→ **TASK REQUIREMENTS**: Produce as output only the lines below starting at the line with "набжение, водоотведение, электроснабжение, вентиляция" and continuing through the line with "точно много секций, которые", each one exactly as written.

→ **DATASET**:
------------

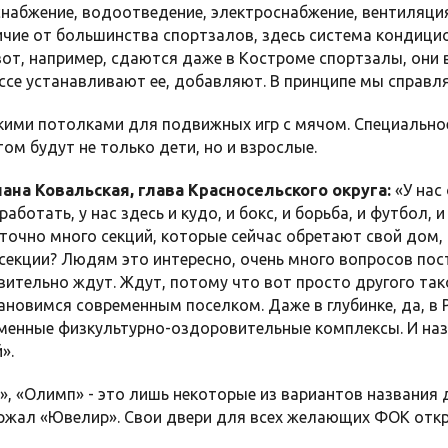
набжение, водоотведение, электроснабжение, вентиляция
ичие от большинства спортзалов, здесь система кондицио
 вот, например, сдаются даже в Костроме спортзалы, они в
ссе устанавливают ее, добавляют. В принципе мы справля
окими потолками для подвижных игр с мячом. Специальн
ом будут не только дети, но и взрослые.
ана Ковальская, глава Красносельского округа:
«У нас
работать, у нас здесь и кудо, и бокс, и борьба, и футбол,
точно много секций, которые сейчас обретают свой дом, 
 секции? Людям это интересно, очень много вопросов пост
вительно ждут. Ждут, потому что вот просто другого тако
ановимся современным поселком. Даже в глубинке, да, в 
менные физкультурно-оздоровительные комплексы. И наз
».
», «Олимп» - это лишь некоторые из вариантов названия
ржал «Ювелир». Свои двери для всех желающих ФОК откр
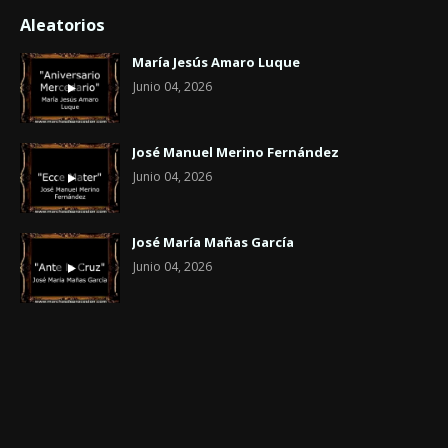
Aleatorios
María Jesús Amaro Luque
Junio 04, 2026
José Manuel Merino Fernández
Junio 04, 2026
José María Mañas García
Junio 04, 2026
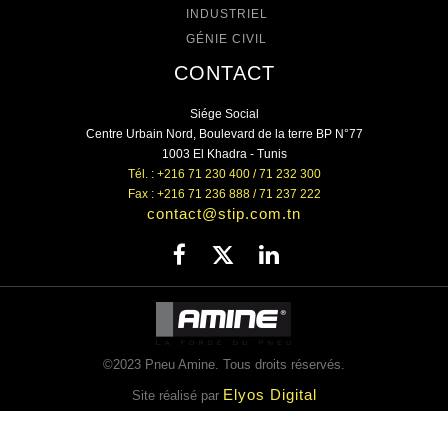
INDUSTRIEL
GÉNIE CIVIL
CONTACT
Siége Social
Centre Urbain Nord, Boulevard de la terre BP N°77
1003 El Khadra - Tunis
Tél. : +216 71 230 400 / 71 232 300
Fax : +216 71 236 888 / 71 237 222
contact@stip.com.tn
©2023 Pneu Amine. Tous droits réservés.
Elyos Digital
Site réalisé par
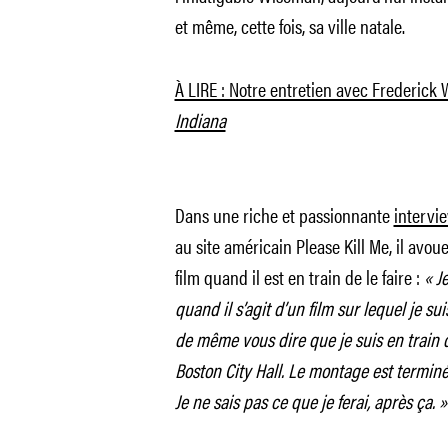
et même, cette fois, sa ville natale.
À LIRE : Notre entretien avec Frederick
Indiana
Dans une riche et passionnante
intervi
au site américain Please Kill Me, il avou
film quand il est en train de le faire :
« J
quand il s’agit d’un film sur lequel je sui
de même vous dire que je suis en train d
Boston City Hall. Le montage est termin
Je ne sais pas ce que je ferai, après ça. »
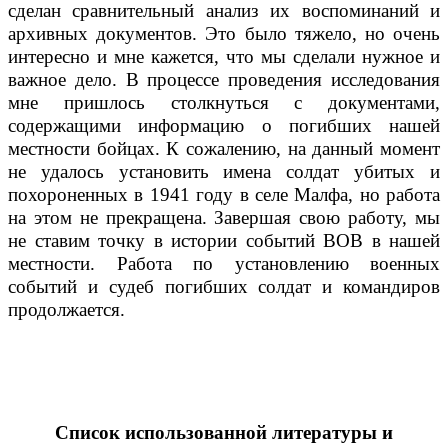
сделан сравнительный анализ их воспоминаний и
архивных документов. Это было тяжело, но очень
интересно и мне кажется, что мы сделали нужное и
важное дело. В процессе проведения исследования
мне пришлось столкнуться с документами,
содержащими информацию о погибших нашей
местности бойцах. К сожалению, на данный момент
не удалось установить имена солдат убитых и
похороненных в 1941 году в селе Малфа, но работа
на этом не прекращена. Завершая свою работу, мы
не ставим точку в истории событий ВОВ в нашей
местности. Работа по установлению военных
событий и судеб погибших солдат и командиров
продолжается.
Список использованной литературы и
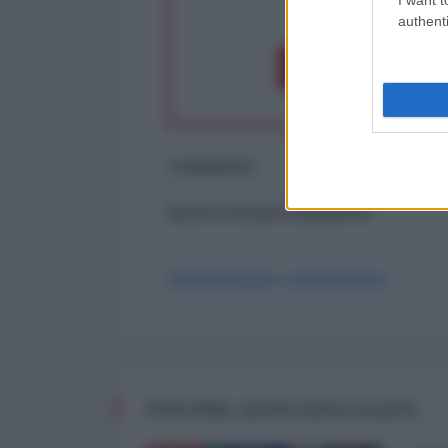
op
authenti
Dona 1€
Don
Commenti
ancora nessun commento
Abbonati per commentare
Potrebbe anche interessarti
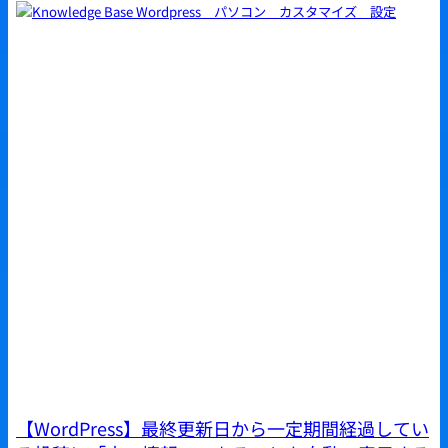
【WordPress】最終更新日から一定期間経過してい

------------

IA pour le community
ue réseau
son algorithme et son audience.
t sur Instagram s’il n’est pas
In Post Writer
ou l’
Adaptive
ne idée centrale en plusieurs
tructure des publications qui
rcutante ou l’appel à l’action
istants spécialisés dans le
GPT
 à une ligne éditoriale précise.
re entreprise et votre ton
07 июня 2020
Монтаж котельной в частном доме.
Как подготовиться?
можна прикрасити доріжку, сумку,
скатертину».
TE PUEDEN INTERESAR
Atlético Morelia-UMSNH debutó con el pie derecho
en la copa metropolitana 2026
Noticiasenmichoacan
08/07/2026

------------

→ **REPLY TO THE TASK**:
набжение, водоотведение, электроснабжение, вентиляция
ичие от большинства спортзалов, здесь система кондицио
 вот, например, сдаются даже в Костроме спортзалы, они в
ссе устанавливают ее, добавляют. В принципе мы справля
окими потолками для подвижных игр с мячом. Специальн
ом будут не только дети, но и взрослые.
ана Ковальская, глава Красносельского округа:
«У нас
работать, у нас здесь и кудо, и бокс, и борьба, и футбол,
точно много секций, которые сейчас обретают свой дом, 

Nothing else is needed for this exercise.